Burt Benowitz, owner of Benson Gun Shop in Coram and the Medford Shooting Range, doesn’t like the idea of 3D guns one bit.
“I think it’s a horrible idea. It makes everybody less safe,” Benowitz said. “There would be no way to keep them out of the hands of criminals, terrorists or even children.”
Going through security
In the past two years, airport security workers across the country have found four guns made by 3D printers, federal officials said. The workers detected the firearms during checkpoint screenings of passengers and confiscated the weapons.
“We don’t concern ourselves with policies and legal decisions,” said Michael Bilello, an assistant administrator for the Transportation Security Administration. “In our world, a gun is a gun.”
Because the TSA’s X-ray machines can miss 3D guns, Bilello said, the agency is training security personnel to find the weapons and is rolling out enhanced screening protocols for carry-on bags.
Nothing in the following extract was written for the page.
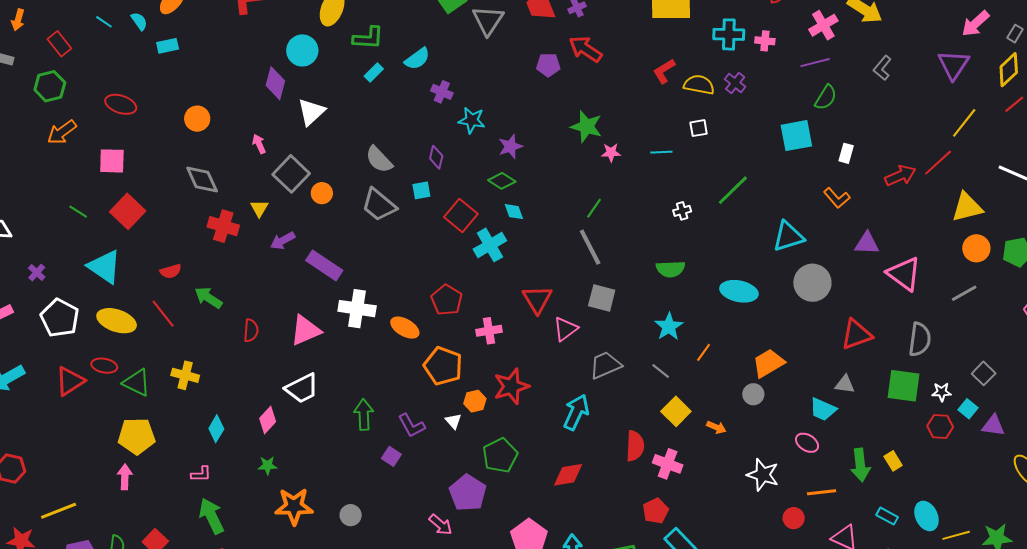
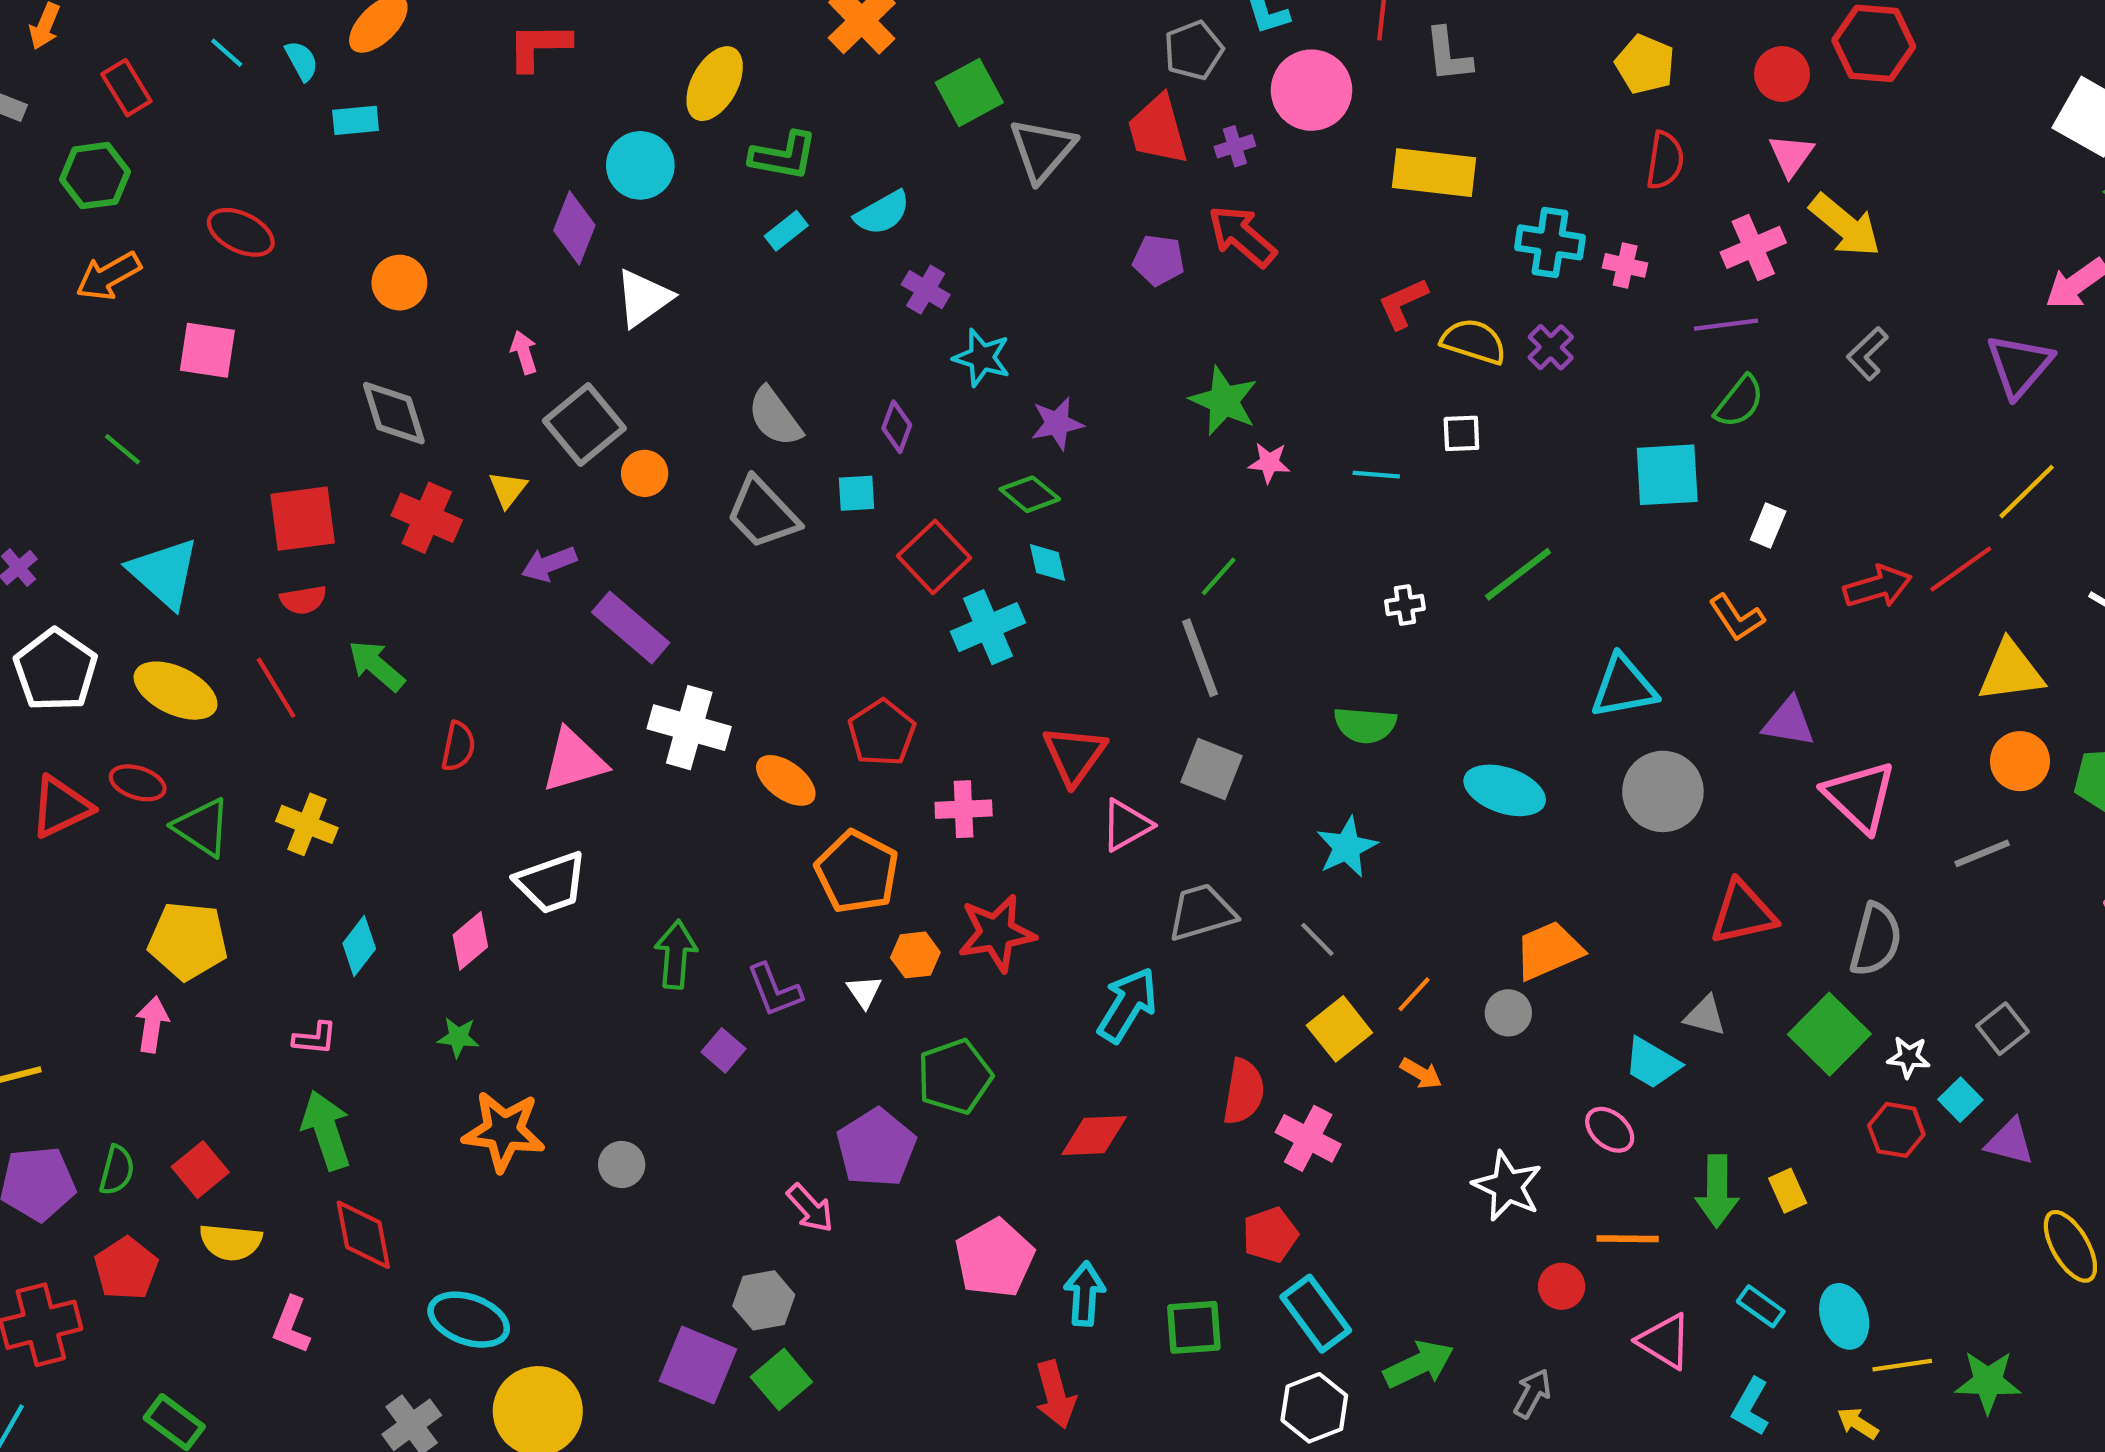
red square: (128, 211) -> (303, 519), moved, turned 32
orange line: (704, 352) -> (1414, 994), moved
green square: (904, 386) -> (1829, 1034), turned 30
Last year, the TSA started requiring passengers to remove all electronics bigger than a cellphone from their carry-ons when they pass through the entry checkpoint. In general, bags stuffed with big objects will be searched, Bilello added.
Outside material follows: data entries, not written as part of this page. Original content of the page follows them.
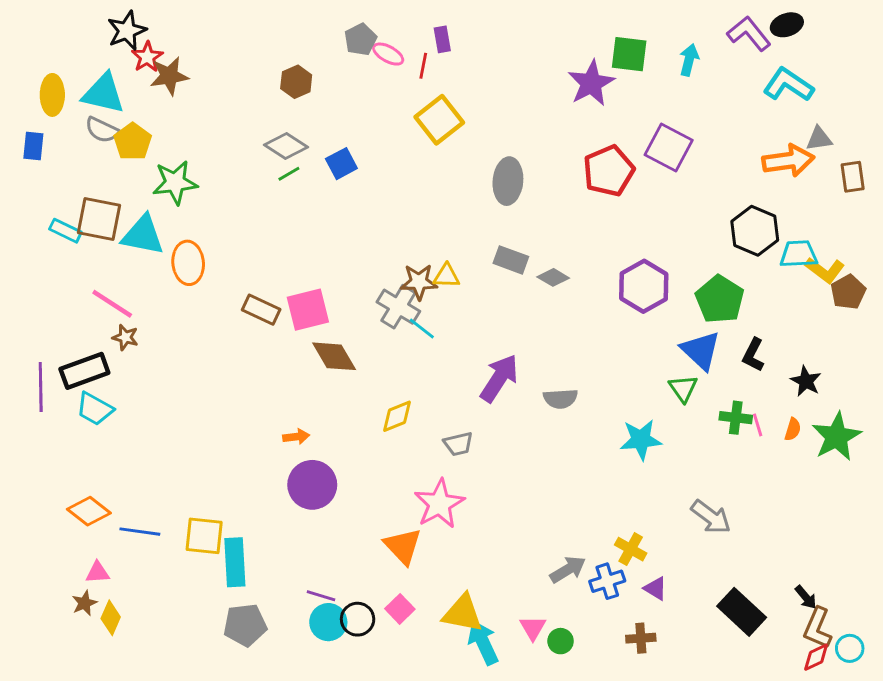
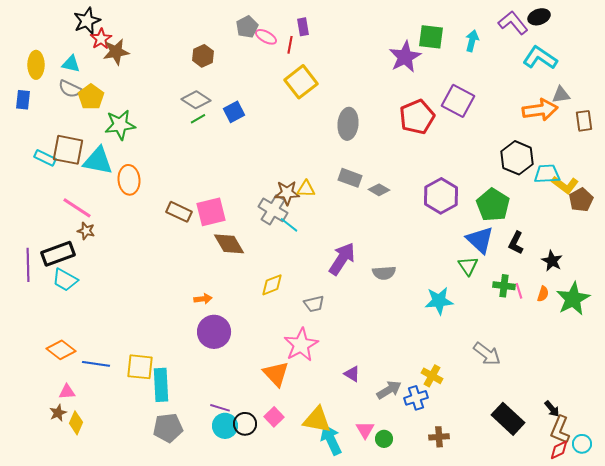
cyan triangle: (103, 93) -> (71, 64), size x0.6
purple triangle: (655, 589) -> (352, 374), moved

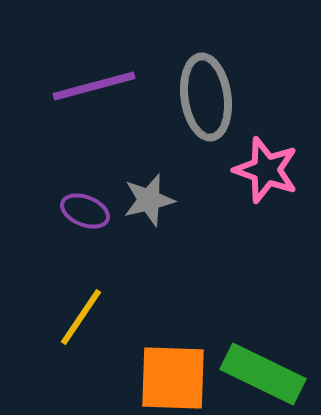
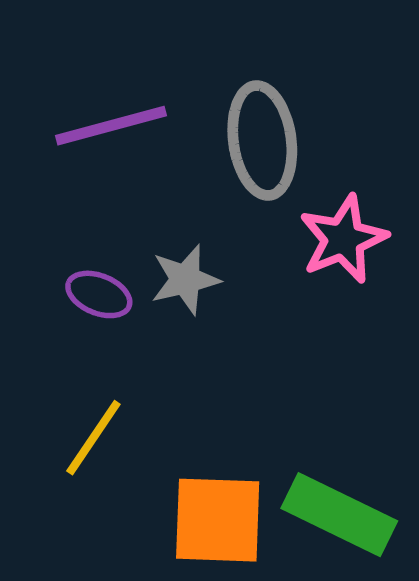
pink star: (266, 170) -> (343, 239), turned 30

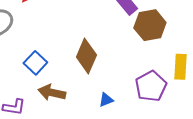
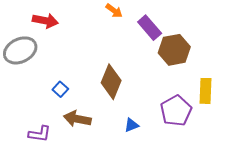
blue square: (35, 63) -> (60, 89), size x0.7

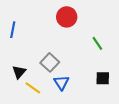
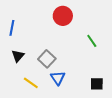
black triangle: (19, 72) -> (18, 56), moved
black square: (103, 78) -> (97, 84), moved

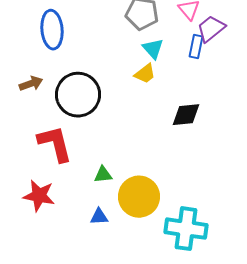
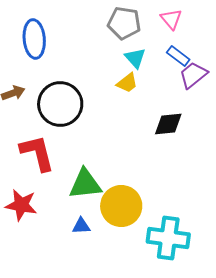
purple trapezoid: (211, 29) -> (193, 75), moved
blue rectangle: (196, 47) -> (178, 56), turned -65
green triangle: (103, 175) -> (85, 184), size x1.8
“We’re on the lookout for them,” he said. “We’re going to detect it, and turn the person over to law enforcement.”
Technology vs. the law
Technology has a long history of outpacing mankind’s ability to regulate it. The automobile was in existence long before a driver had to have a license. The Wright brothers flew their plane in 1903, but the Federal Aviation Administration didn’t get off the ground until 1958.
Even now, lawmakers are arguing over the proper regulation of drones, Uber and Facebook.
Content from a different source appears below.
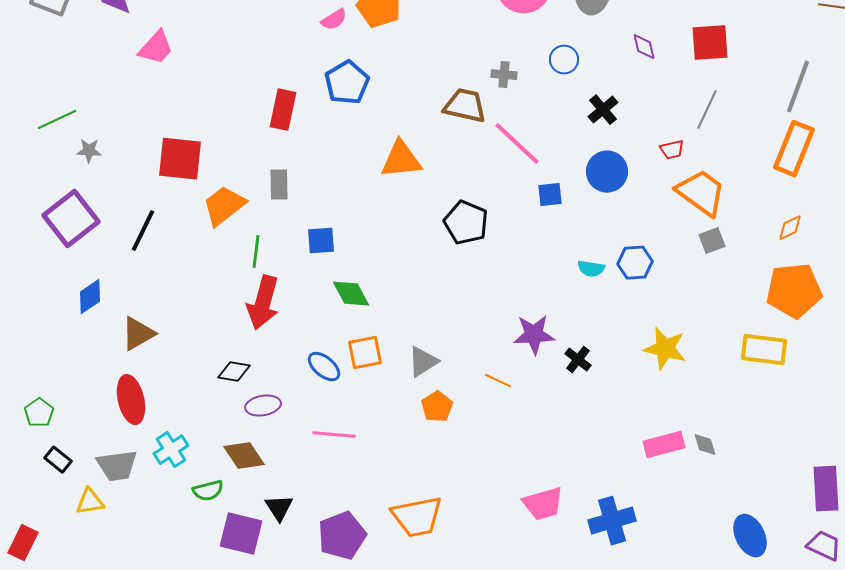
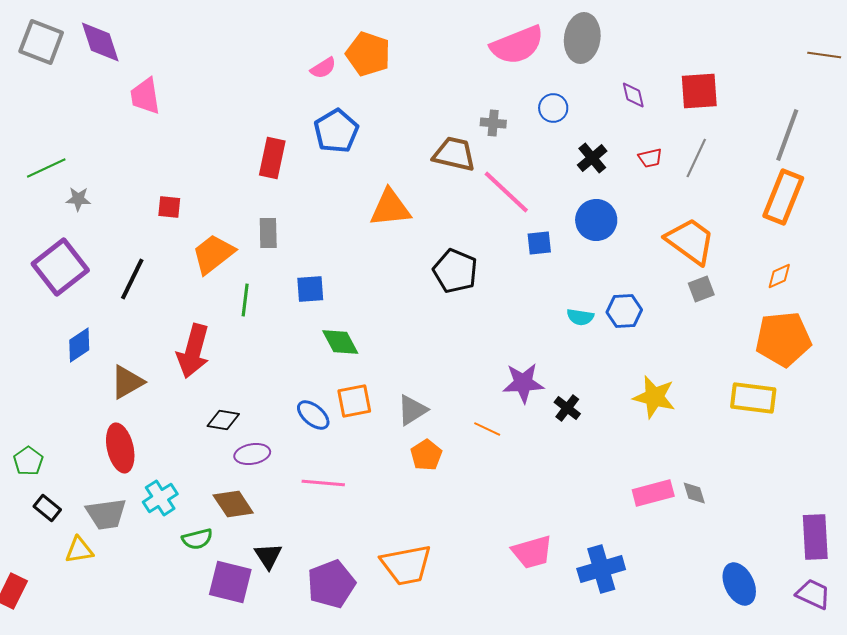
pink trapezoid: (156, 48) -> (145, 96), turned 129
red trapezoid: (672, 150) -> (650, 158), moved
red square: (180, 159) -> (169, 207), size x0.5
red arrow: (263, 303) -> (193, 351), moved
For now, experts of all kinds — even law enforcement officials — agree the level of widespread danger is relatively low.
“It is more of an emerging future problem,” said Cameron.
Looking ahead, several experts said they expect 3D printers to come down in cost — prices range from a couple of hundred dollars for a basic home model to well over $100,000 for commercial ones — and improve in efficiency. Still, they disagree over the technology’s potential to do harm.
Sociologist David Yamane studies American gun culture. As many as 300 million guns are already in circulation in the U.S. so he doesn’t believe 3D guns will add appreciably to the overall number.
“I think it will be a niche part of the gun culture,” Yamane said. “You won’t see the suicide or homicide rate increase because of 3D guns.”
Singas, the Nassau DA, does not buy Yamane’s thinking. She sees a bunch of rank amateurs building deadly weapons in their homes.
“These are not trained people. They might be kids in a basement,” she said. “The end result will be more lives will be lost.”
Printing 3D objects
STEP 1: Design a blueprint with computer-assisted design software. There are three ways to do it: (1) Draw it yourself and use the special software to turn your 2D design into 3D images; (2) use a 3D scanner to scan an object you’d like to copy to create a blueprint; (3) download an existing 3D drawing file.
STEP 2: Send the file to the printer. The printer nozzle heats plastic filament and forces it out like a glue gun. The resulting melted plastic lines are finer than a human hair.
STEP 3: The printer reads the blueprint as a series of points on a plane. A nozzle moves between these points, creating layers of plastic over the course of minutes or hours. The time required will depend on the size of the object, the desired quality of the finish and how solid it is — tighter infill patterns take longer than looser ones, a smoother finish takes longer than a rough one.
STEP 4: Depending on the object, some parts may require assembly.